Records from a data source
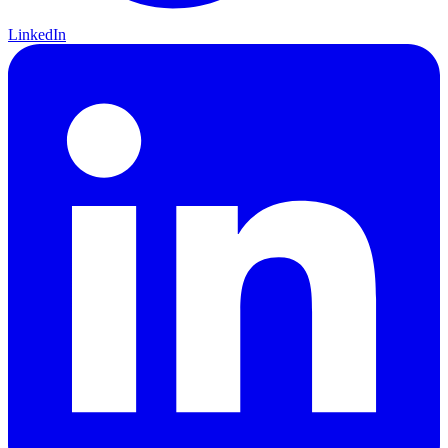
LinkedIn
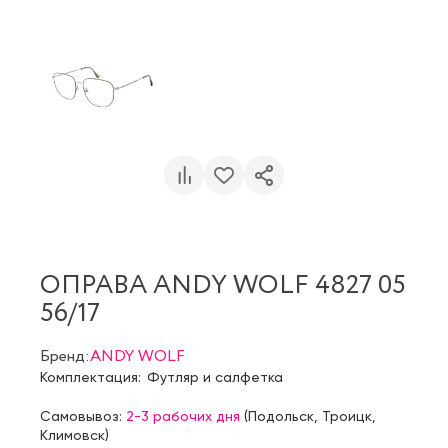
ОПРАВА ANDY WOLF 4827 05
56/17
Бренд:
ANDY WOLF
Комплектация:
Футляр и салфетка
Самовывоз:
2-3 рабочих дня
(
Подольск
,
Троицк
,
Климовск
)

Try it
Each line above gets copied exactly; leave the pictures out.

Expected answer
LinkedIn
ОПРАВА ANDY WOLF 4827 05
56/17
Бренд:
ANDY WOLF
Комплектация:
Футляр и салфетка
Самовывоз:
2-3 рабочих дня
(
Подольск
,
Троицк
,
Климовск
)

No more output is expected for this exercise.